Now he had to get to them. Several dozen armed mercenaries were going to do their damnedest to make certain he wouldn’t.
* * *
Bruce Wayne had visited Ace Chemicals many times when he had considered buying the factory and especially the land. He gave up the notion when his geologists reported that the grounds were irreparably contaminated, and there’d be no way to ever cleanse it. Over the course of his research he’d checked out every building and knew their layouts by heart. Despite that fact, he still referred to the floor-by-floor schematic Oracle had provided. It never hurt to have overlapping intel—“belt and suspenders,” she’d say.
All Ace Chemicals buildings were crisscrossed with underground tunnels that ran under the campus, accessed through steel gratings. Back in the day, thousands of dollars’ worth of liquor and unstamped cigarettes had secretly moved through these passageways or others exactly like them. This factory, like so many of the others built in Gotham City in the mid-1930s, was designed with that era’s bootleggers in mind, and they served their masters well.
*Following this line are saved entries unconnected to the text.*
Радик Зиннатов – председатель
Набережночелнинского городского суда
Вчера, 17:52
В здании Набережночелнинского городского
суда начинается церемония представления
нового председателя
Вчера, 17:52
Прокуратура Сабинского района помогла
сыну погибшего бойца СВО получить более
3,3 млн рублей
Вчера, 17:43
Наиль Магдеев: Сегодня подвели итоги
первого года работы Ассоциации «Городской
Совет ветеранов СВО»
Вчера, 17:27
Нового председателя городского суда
Constructed for Prohibition, the underground network also stretched into the city, reaching nearly every corner, mostly hidden from view. The maze of tunnels, always dark and somber, provided a physical reminder that the booze-soaked Gotham City skin everyone thought they knew so well only served to hide its diseased bones.
Batman planned to put the tunnels to good use. He pried loose one of the gratings and slipped into the darkness, then pulled the steel back in place. Even if the unconscious mercs recovered, they would have no idea where he’d gone.
Inside the warehouse, he made his way up until he found himself peering at the steam pipes that vented the heat created during chemical processing. He stared out through a grating and saw a single thug, pacing back and forth. The sound coming from the vents would be loud enough to cover the Dark Knight’s movements.
He followed the man’s path and took position about ten yards ahead of him, then stood quietly as the merc walked past. In a sudden move imperceptible over the pump’s rhythmic thumping, he pushed the grating aside, grabbed the man’s ankles, and pulled his legs out from under him. The merc fell and Batman quickly covered his mouth with one hand, preventing him from calling out, while he wrapped his other arm around the man’s throat and squeezed until his opponent gasped for air and collapsed.